International career
- 1974–1975: West Germany / 6 / (0)

Managerial career
- 1986: 1. FC Saarbrücken

= Wolfgang Seel =

German footballer

Wolfgang Seel (born 21 June 1948) is a German former footballer.

== Club career ==
He spent 12 seasons in the Bundesliga with 1. FC Kaiserslautern, Fortuna Düsseldorf and 1. FC Saarbrücken. In the West German top-flight, the 2. Bundesliga and the Regionalliga Seel played over 550 Matches.

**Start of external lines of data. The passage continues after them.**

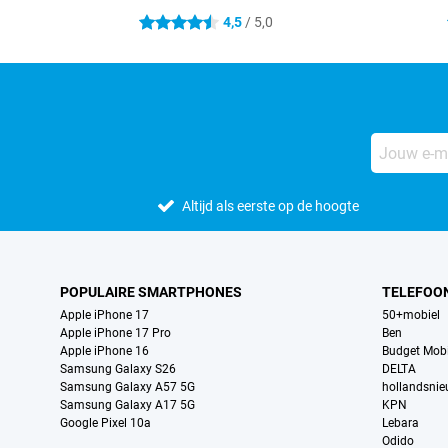
4,5
/ 5,0
4.5 sterren
Altijd als eerste op de hoogte
POPULAIRE SMARTPHONES
TELEFOO
Apple iPhone 17
50+mobiel
Apple iPhone 17 Pro
Ben
Apple iPhone 16
Budget Mobi
Samsung Galaxy S26
DELTA
Samsung Galaxy A57 5G
hollandsni
Samsung Galaxy A17 5G
KPN
Google Pixel 10a
Lebara
Odido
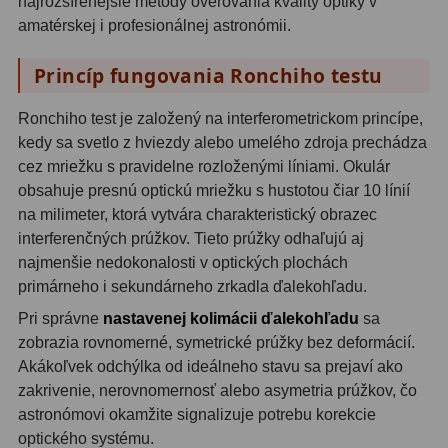
najrozšírenejšie metódy overovania kvality optiky v
OIII
21
amatérskej i profesionálnej astronómii.
Hβ
4
Princíp fungovania Ronchiho testu
SII
2
Ronchiho test je založený na interferometrickom princípe,
kedy sa svetlo z hviezdy alebo umelého zdroja prechádza
Planetárne
7
cez mriežku s pravidelne rozloženými líniami. Okulár
Farebné
66
obsahuje presnú optickú mriežku s hustotou čiar 10 línií
na milimeter, ktorá vytvára charakteristický obrazec
Astro príslušenstvo
175
interferenčných prúžkov. Tieto prúžky odhaľujú aj
najmenšie nedokonalosti v optických plochách
Redukcia 1,25" a 2"
17
primárneho i sekundárneho zrkadla ďalekohľadu.
Pri správne
nastavenej kolimácii ďalekohľadu
sa
Okulárové výťahy a ostrenie
1
zobrazia rovnomerné, symetrické prúžky bez deformácií.
Hľadáčiky
25
Akákoľvek odchýlka od ideálneho stavu sa prejaví ako
zakrivenie, nerovnomernosť alebo asymetria prúžkov, čo
Binohlavy
3
astronómovi okamžite signalizuje potrebu korekcie
optického systému.
Kolimátory
22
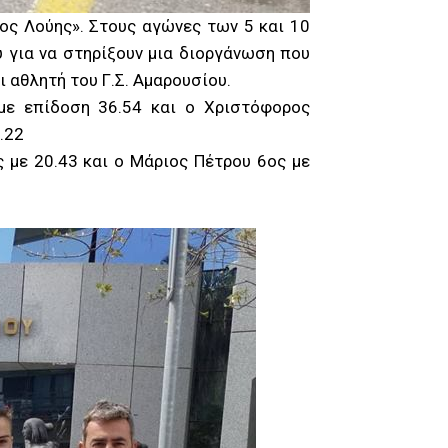
ς Λούης». Στους αγώνες των 5 και 10
 για να στηρίξουν μια διοργάνωση που
ι αθλητή του Γ.Σ. Αμαρουσίου.
με επίδοση 36.54 και ο Χριστόφορος
.22
 με 20.43 και ο Μάριος Πέτρου 6ος με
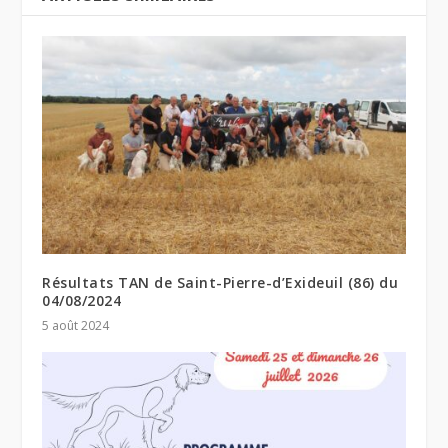
Résultats TAN de Saint-Pierre-d’Exideuil (86) du
04/08/2024
5 août 2024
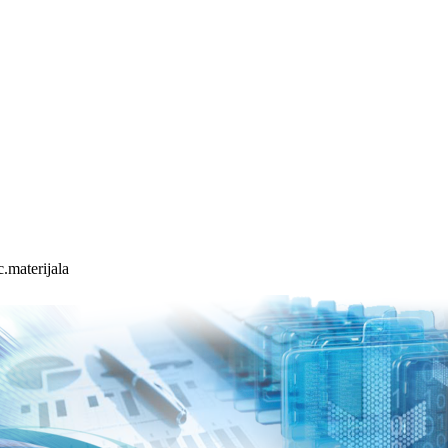
.materijala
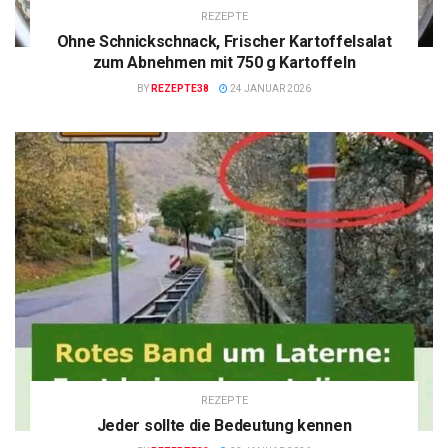
REZEPTE
Ohne Schnickschnack, Frischer Kartoffelsalat
zum Abnehmen mit 750 g Kartoffeln
BY
REZEPTE38
24 JANUAR 2026
REZEPTE
Jeder sollte die Bedeutung kennen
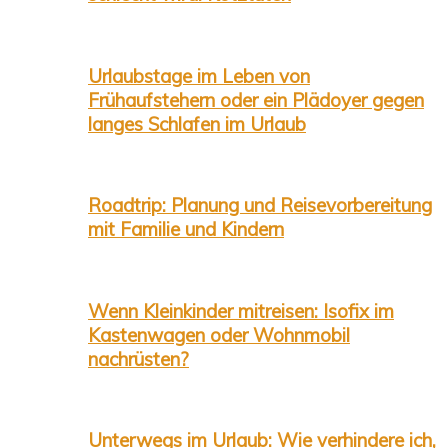
Urlaubstage im Leben von
Frühaufstehern oder ein Plädoyer gegen
langes Schlafen im Urlaub
Roadtrip: Planung und Reisevorbereitung
mit Familie und Kindern
Wenn Kleinkinder mitreisen: Isofix im
Kastenwagen oder Wohnmobil
nachrüsten?
Unterwegs im Urlaub: Wie verhindere ich,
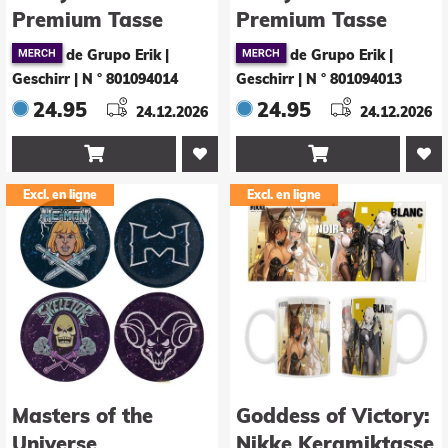
Premium Tasse
Premium Tasse
Lumos Maxima 430
Wingardium
de Grupo Erik |
de Grupo Erik |
ml
Leviosa 430 ml
Geschirr
|
N ° 801094014
Geschirr
|
N ° 801094013
24.95
24.95
24.12.2026
24.12.2026


Excl. en ligne
Excl. en ligne
Masters of the
Goddess of Victory:
Universe
Nikke Keramiktasse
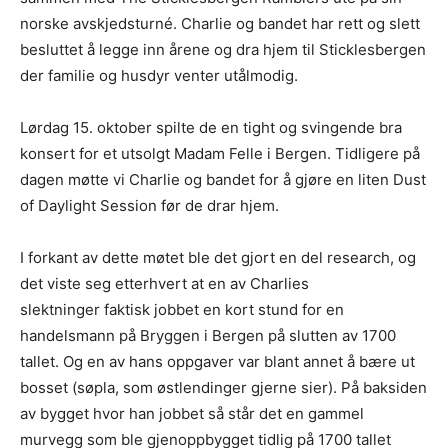
norske avskjedsturné. Charlie og bandet har rett og slett
besluttet å legge inn årene og dra hjem til Sticklesbergen
der familie og husdyr venter utålmodig.
Lørdag 15. oktober spilte de en tight og svingende bra
konsert for et utsolgt Madam Felle i Bergen. Tidligere på
dagen møtte vi Charlie og bandet for å gjøre en liten Dust
of Daylight Session før de drar hjem.
I forkant av dette møtet ble det gjort en del research, og
det viste seg etterhvert at en av Charlies
slektninger faktisk jobbet en kort stund for en
handelsmann på Bryggen i Bergen på slutten av 1700
tallet. Og en av hans oppgaver var blant annet å bære ut
bosset (søpla, som østlendinger gjerne sier). På baksiden
av bygget hvor han jobbet så står det en gammel
murvegg som ble gjenoppbygget tidlig på 1700 tallet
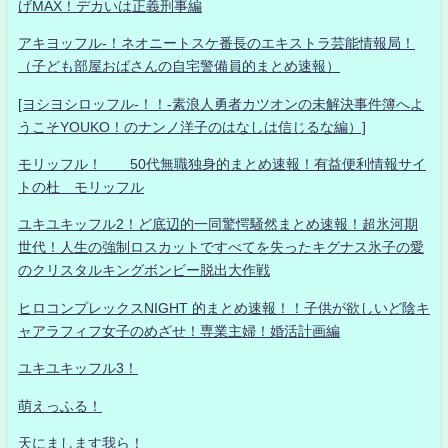
げMAX！デカいは正義刑事編
アキヨッフル-！ネオニートスケ番長のエキストラ芸能情報局！
（子ども部屋おばさんの自宅警備員的まとめ速報）
[ヨシヨシロッフル-！！-素浪人勇者カツオンの未解決事件簿へよ
うこそYOUKO！のナンノ洋子のはなしは信じるな編）]
モリッフル！ 50代無職独身的まとめ速報！有益便利情報サイ
トの杜 モリッフル
ユキユキッフル2！ど底辺的一同驚愕騒然まとめ速報！超氷河期
世代！人生の強制ロスカットですべてを失ったキグナス氷子の愛
のクリスタルキングボンビー脱出大作戦
ヒロコンプレックスNIGHT 的まとめ速報！！子供が欲しいど陰キ
ャアラフィフ女子のめざせ！専業主婦！婚活計画編
ユキユキッフル3！
萌えっふる！
天にまします我ら！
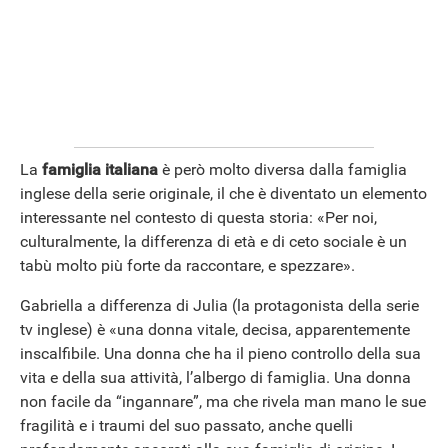
La
famiglia italiana
è però molto diversa dalla famiglia
inglese della serie originale, il che è diventato un elemento
interessante nel contesto di questa storia: «Per noi,
culturalmente, la differenza di età e di ceto sociale è un
tabù molto più forte da raccontare, e spezzare».
Gabriella a differenza di Julia (la protagonista della serie
tv inglese) è «una donna vitale, decisa, apparentemente
inscalfibile. Una donna che ha il pieno controllo della sua
vita e della sua attività, l’albergo di famiglia. Una donna
non facile da “ingannare”, ma che rivela man mano le sue
fragilità e i traumi del suo passato, anche quelli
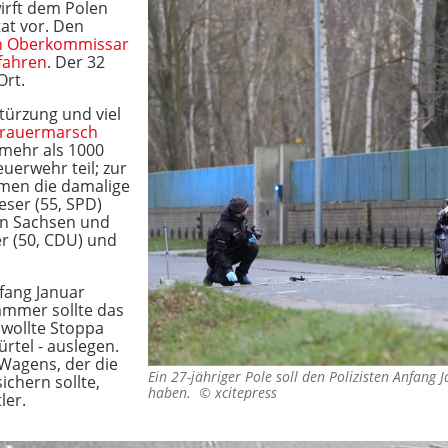
irft dem Polen
at vor. Den
n Oberkommissar
fahren
. Der 32
Ort.
türzung und viel
rauermarsch
mehr als 1000
uerwehr teil; zur
amen die damalige
ser (55, SPD)
on Sachsen und
r (50, CDU) und
nfang Januar
ammer sollte das
wollte Stoppa
ürtel - auslegen.
 Wagens, der die
Ein 27-jähriger Pole soll den Polizisten Anfang
ichern sollte,
haben. ©
xcitepress
ler.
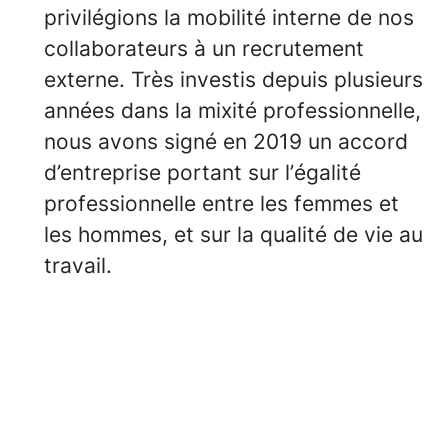
privilégions la mobilité interne de nos
collaborateurs à un recrutement
externe. Très investis depuis plusieurs
années dans la mixité professionnelle,
nous avons signé en 2019 un accord
d’entreprise portant sur l’égalité
professionnelle entre les femmes et
les hommes, et sur la qualité de vie au
travail.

In the 1979 DFB-Pokal Final, played on 23 June in Hanover against Hertha BSC, Seel scored the winning goal in Fortuna's 1–0 victory in the 116th minute. Seel intercepted a pass a Berlin defender had played back to his own goalkeeper, Norbert Nigbur, swerved around the lunging goaltender and scored with just four minutes to play in extra time. Under the rules in place at that time, had the game ended in a draw it would have been replayed several days later. Seel's goal earned Fortuna their first-ever Cup and made him a hero in Düsseldorf.

Wolfgang Seel also scored twice in Fortuna Düsseldorf's historic 7–1 win over FC Bayern München in the 1978/79 season, one of Fortuna Düsseldorf's highest-ever victories and one of the worst defeats in FC Bayern's history.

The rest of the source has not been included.